Summary: Chapters 6–7
Chapter 6: Ineligible to Serve: Getting a Job
O’Neil next examines the use of mathematical modeling in hiring practices. She notes that personality tests often “redlight” applicants with a history of mental illness, which puts them in a gray area of employment law. Charting the rise of such tests, O’Neil observes that intelligence tests and medical exams have already been outlawed in hiring. She also remarks on a technical problem with the tests: because companies have no incentive to follow up with the employees they screened out, there is no way to provide the model with useful feedback. Neither the developers nor the users of the test ever learn whether it is helping them hire strong candidates. Moreover, when organizations do develop automatic models based on past practices, they often entrench discriminatory patterns that have nothing to do with the applicants’ qualifications. O’Neil gives the example of a medical school whose automated screening looked at the data from past admissions and, like the human admissions officers before it, proceeded to give less weight to applications from women and immigrants.
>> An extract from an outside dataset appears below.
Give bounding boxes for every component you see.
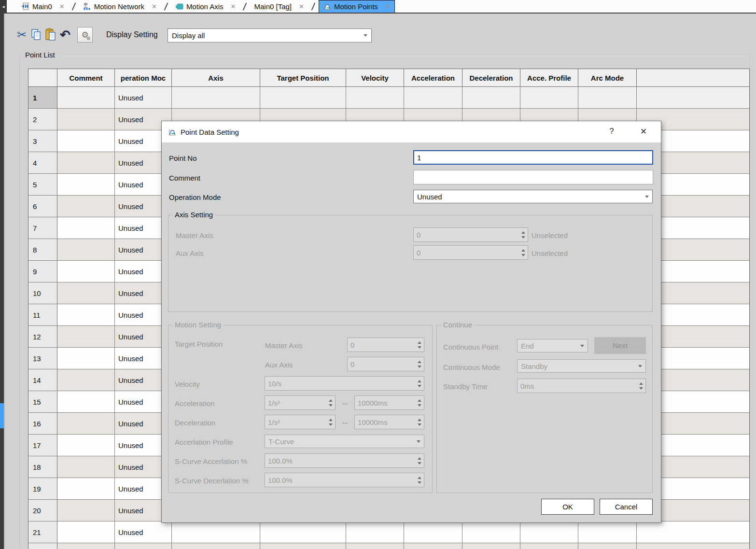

Chapter 7: Sweating Bullets: On the Job
However, the use of these models does not stop when an employee is hired, as O’Neil soon shows. Companies of all kinds attempt to minimize spending on labor and thus avoid eating away at profits. For this reason, large enterprises like Starbucks use scheduling models to keep from overstaffing their shops. However, these models do not take into account the preferences or well-being of the staff. Thus, they sometimes produce phenomena like “clopening,” in which the same person is charged with closing the store one night and returning early the next morning to reopen it. O’Neil observes that the type of modeling used in these scenarios is ultimately a descendant of the operations modeling done during warfare.
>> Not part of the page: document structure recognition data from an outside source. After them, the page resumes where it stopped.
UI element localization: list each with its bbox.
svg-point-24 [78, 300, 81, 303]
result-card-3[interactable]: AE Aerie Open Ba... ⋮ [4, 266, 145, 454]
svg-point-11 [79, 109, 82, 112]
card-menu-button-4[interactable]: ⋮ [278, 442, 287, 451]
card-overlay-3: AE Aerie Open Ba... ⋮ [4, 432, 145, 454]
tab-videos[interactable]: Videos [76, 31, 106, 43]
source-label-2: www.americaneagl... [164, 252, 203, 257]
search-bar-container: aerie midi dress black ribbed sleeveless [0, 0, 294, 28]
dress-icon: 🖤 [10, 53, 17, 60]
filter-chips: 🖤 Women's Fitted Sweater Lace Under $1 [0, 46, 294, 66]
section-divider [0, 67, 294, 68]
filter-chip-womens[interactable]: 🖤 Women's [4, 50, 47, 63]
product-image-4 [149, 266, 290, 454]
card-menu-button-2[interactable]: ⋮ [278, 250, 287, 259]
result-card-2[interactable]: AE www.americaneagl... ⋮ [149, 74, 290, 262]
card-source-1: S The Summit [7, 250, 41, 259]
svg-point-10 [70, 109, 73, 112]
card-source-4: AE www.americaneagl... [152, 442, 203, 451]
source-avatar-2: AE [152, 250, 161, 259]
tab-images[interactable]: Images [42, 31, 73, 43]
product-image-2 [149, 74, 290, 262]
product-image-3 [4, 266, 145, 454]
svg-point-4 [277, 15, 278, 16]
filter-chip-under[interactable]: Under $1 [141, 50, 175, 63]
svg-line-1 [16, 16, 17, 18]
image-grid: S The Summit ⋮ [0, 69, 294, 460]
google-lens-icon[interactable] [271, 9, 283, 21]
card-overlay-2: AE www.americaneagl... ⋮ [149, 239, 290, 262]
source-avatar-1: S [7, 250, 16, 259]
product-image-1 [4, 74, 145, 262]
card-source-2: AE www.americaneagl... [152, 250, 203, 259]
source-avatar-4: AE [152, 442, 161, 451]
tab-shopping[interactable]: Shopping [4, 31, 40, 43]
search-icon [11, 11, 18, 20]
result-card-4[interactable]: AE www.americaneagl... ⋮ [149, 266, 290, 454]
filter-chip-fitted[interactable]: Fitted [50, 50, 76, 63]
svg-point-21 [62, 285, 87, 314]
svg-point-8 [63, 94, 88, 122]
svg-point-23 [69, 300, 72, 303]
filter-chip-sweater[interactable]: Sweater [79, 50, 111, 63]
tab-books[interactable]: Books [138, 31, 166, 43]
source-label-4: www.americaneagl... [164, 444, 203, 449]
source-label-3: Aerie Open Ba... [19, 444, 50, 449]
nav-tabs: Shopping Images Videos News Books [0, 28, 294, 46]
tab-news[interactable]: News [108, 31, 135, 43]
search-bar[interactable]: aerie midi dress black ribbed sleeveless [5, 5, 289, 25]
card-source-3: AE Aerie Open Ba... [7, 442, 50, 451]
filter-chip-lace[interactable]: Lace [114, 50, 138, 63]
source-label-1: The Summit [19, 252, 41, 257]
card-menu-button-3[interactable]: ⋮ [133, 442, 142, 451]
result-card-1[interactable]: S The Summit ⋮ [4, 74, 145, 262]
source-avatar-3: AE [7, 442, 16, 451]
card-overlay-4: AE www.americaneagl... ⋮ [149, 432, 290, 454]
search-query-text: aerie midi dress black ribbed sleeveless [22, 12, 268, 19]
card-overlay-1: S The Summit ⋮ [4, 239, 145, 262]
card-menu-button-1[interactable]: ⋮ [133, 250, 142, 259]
The use of mathematical modeling in human resources is not limited to food service and retail. O’Neil describes attempts to automatically find “idea generators” in a company by analyzing their communications. She notes that this concept is not malicious in itself but depends on AI’s (so far very limited) ability to understand the context of emails and messages. Moreover, like any kind of mathematical model, idea-detection software can be used to justify decisions that seem impartial (because they are based on “science”) but are actually quite dubious. For instance, firms can—and do—fire employees during an economic downturn based on whether this software recognizes their value as “idea generators.” O’Neil remarks on the strong parallels between these practices and the teacher-scoring schemes discussed in the introduction.
Analysis: Chapters 6–7
Considered together, these two chapters once again show a situation in which mathematical models, poorly tested and trained, gain control over an important area of people’s lives. As in her discussion of the education industry and the criminal justice system, O’Neil is careful to point out that people across socioeconomic classes suffer from this kind of automated treatment. Those seeking entry-level jobs in food service, retail, and customer support must increasingly pass through a battery of automated tests and screenings. Those in salaried, white-collar positions, meanwhile, must conform to a machine’s idea of what an “idea generator” or a “team player” looks like.
O’Neil qualifies this point by explaining that some people—usually the wealthier and more influential—receive more personal attention in hiring, homebuying, and school admissions. When a well-connected applicant for a prestigious job has an inconsistency on their background check, the hiring manager will likely take some effort to understand what happened. When someone applying for a job as a cashier or fast-food worker has the same thing happen, a machine is likely to reject the application without warning or recourse. This discrepancy is an important part of O’Neil’s broader argument about justice. Because models and algorithms exercise the tightest control over the lives of poor and working-class individuals, any errors or biases in those algorithms disproportionately punish those groups.